Our aim is to make the most of the IoT’s undoubted benefits, while minimizing the associated risks.
The key pillar of built-in security for IoT is a proper security policy. Due to the diversity of IoT applications, security policy enforcement mechanisms must be:
KasperskyOS helps to address the issue of cybersecurity for internet-of-things devices, while minimizing the time required to develop security features.
One of the most important KasperskyOS components is Kaspersky Security System (KSS) – a versatile security engine making it possible to define and check custom security policy for IoT applications. Kaspersky Security System is based on the principle of isolating the security component from the information system’s functional components. This ensures the system’s secure operation regardless of the way its functional components are implemented, making it possible to build trusted systems using untrusted components. As a result, the security policy can be modified without changing any functional components. KSS supports the combining of different security models, including the ability to use basic and specialized policies at the same time. KSS is about more than just malware protection; it also prevents common violations of security rules. The solution adds security without harming production safety.

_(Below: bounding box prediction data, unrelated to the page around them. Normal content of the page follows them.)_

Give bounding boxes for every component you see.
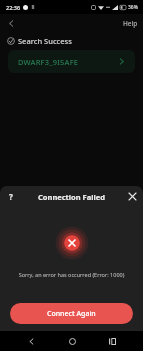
button[interactable]: Close [126, 190, 139, 203]
button[interactable]: Recent apps [102, 331, 122, 351]
button[interactable]: Home [62, 331, 82, 351]
button[interactable]: Back [21, 331, 41, 351]
button[interactable]: Connect Again [10, 303, 133, 324]
staticText: Search Success [18, 36, 72, 46]
staticText: Sorry, an error has occurred (Error: 100… [8, 271, 135, 278]
staticText: 22:36 [6, 4, 21, 11]
staticText: 36% [128, 4, 138, 11]
staticText: Help [123, 19, 138, 28]
button[interactable]: Help [4, 190, 17, 203]
button[interactable]: Help [118, 16, 143, 31]
staticText: DWARF3_9I5AFE [18, 57, 79, 67]
button[interactable]: DWARF3_9I5AFE [8, 50, 135, 73]
button[interactable]: Back [4, 16, 18, 30]
staticText: Connection Failed [38, 192, 105, 202]
staticText: ? [9, 191, 13, 202]
staticText: Connect Again [47, 309, 96, 319]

Kaspersky Security System is embedded in the firmware of IoT devices, computing security verdicts that are defined and configured by the manufacturer.
KasperskyOS is secure by design and we intend to keep it that way by using the best practices of software development.
Building the system based on loosely coupled modules helps minimize the amount of trusted code and tailor each solution to specific needs.
The component-based approach to creating secure applications makes developing them relatively easy and convenient, helping reduce the amount of time needed to take new products to market.
Well-designed configuration tools make it easy to create declarative rule definitions and combinations of rules to control interactions in the system.
The security architecture is designed to separate security functions from application business logic, making both configuring security policies and developing applications easier.
KasperskyOS is a reliable platform for embedded systems that have special cybersecurity requirements.
Secure Storage is a key-value database with a simple interface, suitable for storing important configuration parameters.
Every parameter in the database is associated with its own security attributes.
A security policy can be applied to get/set a particular parameter based on its security attributes. It is also possible to specify a security policy for the whole configuration update that ensures individual parameter updates are aligned with each other.
KSS uses secure storage to store security policy parameters. Storage can also be used by any application in a system and a security policy has fine-grained control over which application can use which parameters.
One of the most important services of the Internet for things platform is the service of secure device firmware update. Kaspersky Secure Updater is a technology that ensures two important elements of the secure software update. Firstly, it guarantees that an update isn’t compromised and wasn’t modified during the transfer. This is done using different cryptography methods. Secondly, the component ensures the update process makes minimal use of trusted code, significantly reducing the attack surface. The security of most of the Updater is not that important because if these pieces of code are compromised, an attacker is still unable to bypass the updater and secure boot security mechanisms and embed a malware into the firmware.
Another important element is the Kaspersky Secure Audit technology, which allows to save security events in a special storage using blockchain mechanisms and guarantee the integrity and authenticity of these records. If the record is falsified, the operator will be able to unequivocally tell before which record the log is authentic and when a change has occurred.